Each day leading up to Sept. 21, the official start of Sixers training camp, we'll dissect the biggest storylines facing the team ahead of the 2018-19 season.

In today’s Give and Go, Matt Haughton and Noah Levick dissect which newcomer to the team will have the biggest impact.

Haughton
Everything in me says this will easily be Wilson Chandler. He’s been in the league for a decade and has been a proven contributor at every stop throughout his career.

However, the enormous opportunity awaiting Mike Muscala could set him up to be the most important new face on the Sixers’ roster.

Ersan Ilyasova was a key piece of the team last season once he came aboard following a buyout, but the veteran and his 24.1 minutes per night bolted back to Milwaukee at the start of free agency. Also, while the traded Richaun Holmes was used sparingly, he still managed to see action in 48 games with an average of 15.5 minutes in those contests.
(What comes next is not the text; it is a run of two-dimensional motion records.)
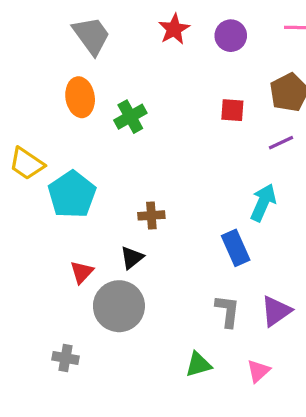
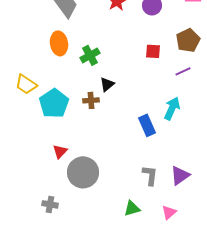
brown cross: (151, 215) -> (91, 100), moved
blue rectangle: (236, 248) -> (147, 125), moved
black triangle: (132, 258) -> (107, 84), moved

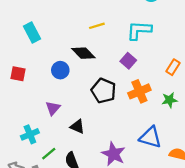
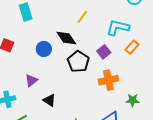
yellow line: (97, 26) -> (82, 17), turned -48
orange rectangle: (173, 67) -> (132, 47), moved
black pentagon: (104, 91) -> (78, 62), moved
green star: (169, 100) -> (132, 100), moved

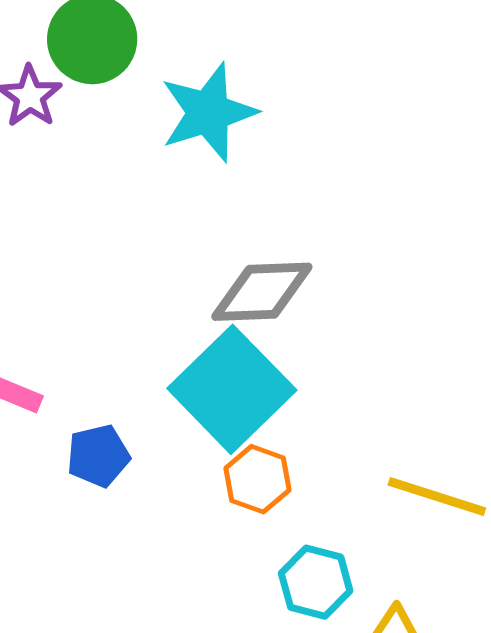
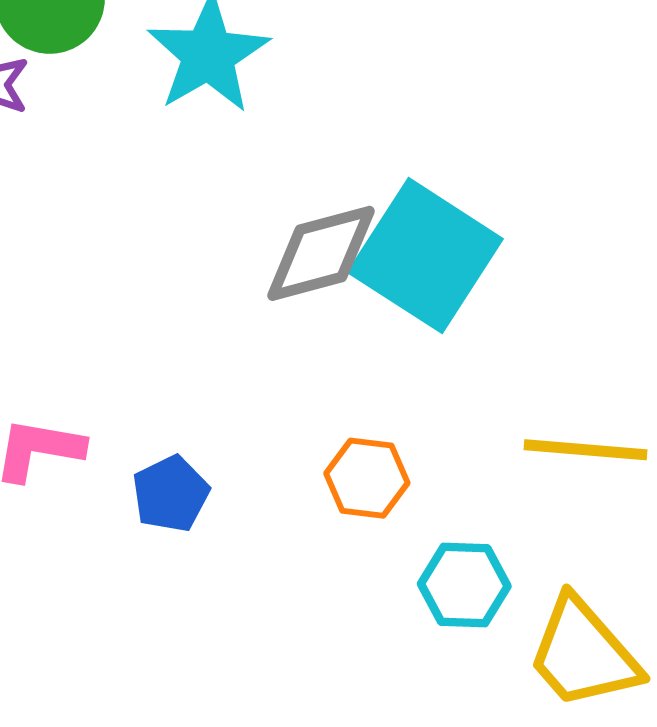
cyan square: (232, 389) -> (425, 256), moved

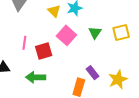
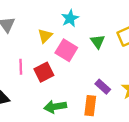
yellow triangle: (54, 11) -> (45, 36), moved, turned 40
green arrow: (36, 77) -> (55, 107), moved

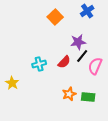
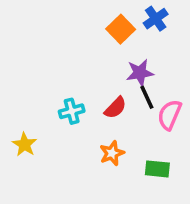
orange square: (55, 17) -> (121, 29), moved
black line: (82, 56) -> (147, 97), turned -64
orange star: (69, 94) -> (112, 153), moved

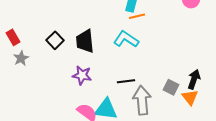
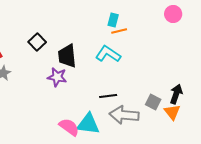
black square: (55, 40) -> (37, 42), moved
purple star: (82, 75) -> (57, 77), moved
gray arrow: (142, 100) -> (124, 115), turned -80

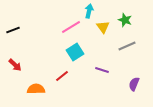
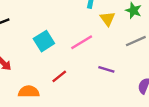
pink line: (71, 27) -> (82, 42), moved
cyan square: (75, 52) -> (44, 41), moved

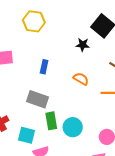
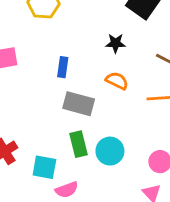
black star: (83, 45) -> (116, 43), moved
gray rectangle: (38, 99) -> (79, 104), moved

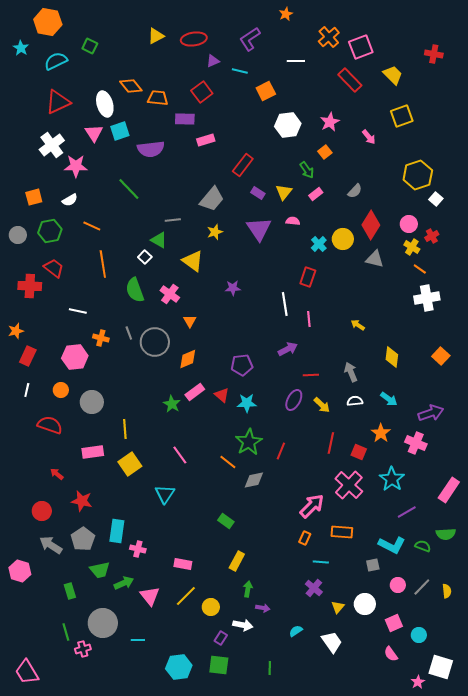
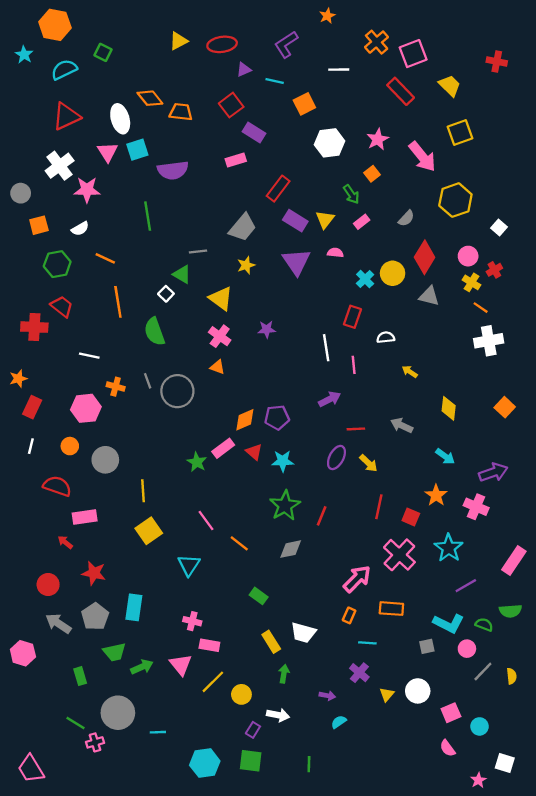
purple rectangle: (185, 119) -> (254, 132), moved, turned 30
pink arrow: (369, 137) -> (422, 157), size x1.8
yellow hexagon: (418, 175) -> (455, 200), moved
green line: (129, 189) -> (148, 216), turned 35
purple rectangle: (258, 193) -> (295, 221), size x1.5
gray circle: (18, 235) -> (21, 193), moved
pink cross: (170, 294) -> (220, 336), moved
orange triangle: (190, 321) -> (217, 367), turned -40
orange diamond: (188, 359) -> (245, 420), moved
gray arrow: (351, 372) -> (402, 425), turned -42
white semicircle: (355, 401) -> (386, 337), moved
pink rectangle: (93, 452) -> (85, 517), moved
orange line: (228, 462) -> (239, 543), moved
pink cross: (138, 549) -> (192, 621), moved
yellow rectangle: (237, 561) -> (271, 642), turned -60
pink circle: (398, 585) -> (467, 649), moved
pink triangle: (150, 596) -> (181, 665), moved
purple arrow: (263, 608) -> (327, 696), moved
green line: (66, 632) -> (76, 723), turned -42
white trapezoid: (332, 642) -> (303, 633), moved, turned 140
white square: (441, 667) -> (505, 763), size x0.7

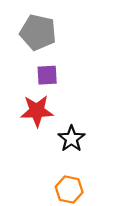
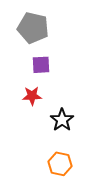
red star: (37, 111) -> (32, 96), size x0.7

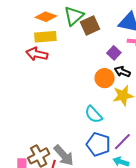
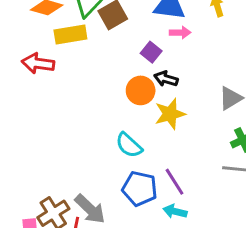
yellow rectangle: (45, 37) -> (70, 34), moved
purple line: (122, 142) -> (175, 182), turned -72

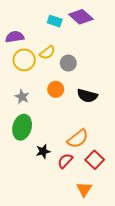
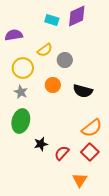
purple diamond: (81, 17) -> (77, 16), turned -65
yellow circle: (24, 60) -> (23, 68), moved
orange semicircle: (78, 139) -> (92, 128), moved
That leaves a boatload of playing time on the table for Muscala behind Joel Embiid and Dario Saric in the Sixers’ frontcourt. His only competition is 31-year-old Amir Johnson, who saw 15.8 minutes per game a season ago, and rookie Jonah Bolden.

Muscala’s ability to bang in the paint and still stretch the floor (his career 37.8 three-point percentage is actually slightly higher than Ilyasova’s 36.6) should make him a favorite off the bench for Brett Brown.

Levick
Unless Brown makes a bold, surprising shakeup and decides to insert a transformed Markelle Fultz into the starting lineup, the Sixers’ starters should be the same as last season. That means the newcomers will need to make their impact off the bench.

 

Chandler should have the most important role to play of the new additions. Yes, Muscala’s floor-stretching abilities should help the Sixers replace the perimeter shooting they lost in Ilyasova and Marco Belinelli. And yes, Zhaire Smith, Landry Shamet and Bolden could all contribute at some stage. But I expect Chandler to have more responsibility than any of those players.

Chandler, who hasn’t played fewer than 25.1 minutes per game since his rookie year, will probably begin the season as the sixth or seventh man. Expect Brown to use him both as a traditional three and as a power forward in smaller lineups. While he doesn’t have any standout skill, Chandler should be a solid all-around anchor for the second unit. And though his defensive numbers aren’t the best (111 career defensive rating), his defense on the wing should be an upgrade over Belinelli’s.

There are a few signs that suggest Chandler will be a decent fit in Philadelphia, one being how well he played alongside a skilled, playmaking big man last season in Denver. Fifty-eight of his 281 field goals were assisted by Nikola Jokic, and the two had a 3.4 net rating when they shared the floor. Those numbers hint at Chandler and Joel Embiid possibly being an effective pairing.